Microsoft Bob

Microsoft Bob
Microsoft Bob
The logo of Microsoft Bob.
Developer(s) Microsoft
Stable release 1.00a / August 30, 1995; 16 years ago (1995-08-30)[1]
Development status Discontinued
Operating system Windows 3.1x
Type GUI
License Proprietary
Website http://www.microsoft.com

Microsoft Bob was a Microsoft software product, released in March 1995, which provided a new, nontechnical interface to desktop computing operations. It was one of Microsoft's more visible product failures. Microsoft's Steve Ballmer mentioned Bob as an example of a situation "where we decided that we have not succeeded and let's stop".[2]

Contents

Origins

Microsoft Bob was designed for Windows 3.1x, and intended to be a user-friendly interface for Microsoft Windows, supplanting the Program Manager. At one point, the project was managed by Melinda French, who at the time was Bill Gates' girlfriend (the two later married).[3] At the time French left Microsoft, she was Product Unit Manager for a group which included Bob and three other Microsoft titles. The project leader for Bob was Karen Fries, a Microsoft researcher. The design was based on research by Professors Clifford Nass and Byron Reeves of Stanford University.[4] Microsoft originally owned the domain name bob.com, but traded it to Bob Kerstein for the windows2000.com domain name.[5]

Applications

Bob included various office suite programs such as a finance application and a word processor. The user interface was designed to simplify the navigational experience for novice computer users.

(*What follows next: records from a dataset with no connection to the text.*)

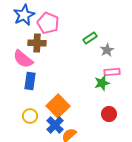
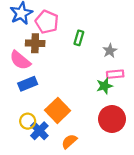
green rectangle: (90, 38) -> (79, 38), moved, turned -40
blue rectangle: (30, 81) -> (28, 84), turned 60
red circle: (109, 114) -> (112, 119), size x1.6
blue cross: (55, 125) -> (39, 131), moved

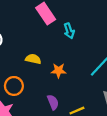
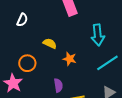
cyan arrow: (69, 31) -> (98, 35), moved, size x1.5

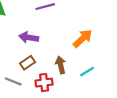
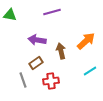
brown arrow: (61, 65) -> (61, 51), moved
gray line: (13, 81) -> (23, 80), turned 49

Similar to early graphical shells like Jane, the main interface is portrayed as the inside of a house, with different rooms to correspond to common real-world room styles such as kitchen and family room. Each room can contain decorations and furniture, as well as icons that represent applications. Bob offers the user the option of fully customizing the entire house. The user has full control over decorating each room, and can add, remove, or reposition all objects. The user can also add or remove rooms from the house and change the destinations of each door. There is also a feature in which Bob offers multiple themes for room designs and decorations, such as contemporary and postmodern.

The applications built into Bob are represented by matching decorations – for example, clicking on a clock opens the calendar, while a pen and paper represent the letter writer. The user can also add shortcuts to applications on his or her computer. These shortcuts display the icon inside various styles of decorations such as boxes and picture frames.

Released right as the internet was beginning to become popular, Bob offered an email client where a user could subscribe to MCI Mail, a dial-up email account. The price was $5.00 per month to send up to 15 emails per month. Each email was limited to 5000 characters, and each additional email after the limit was reached was an additional 45 cents. A toll-free phone number had to be called to set up the account.[6]

Bob features "Assistants": cartoon characters which can help the user navigate the virtual house or perform tasks in the main interface or within the built-in applications.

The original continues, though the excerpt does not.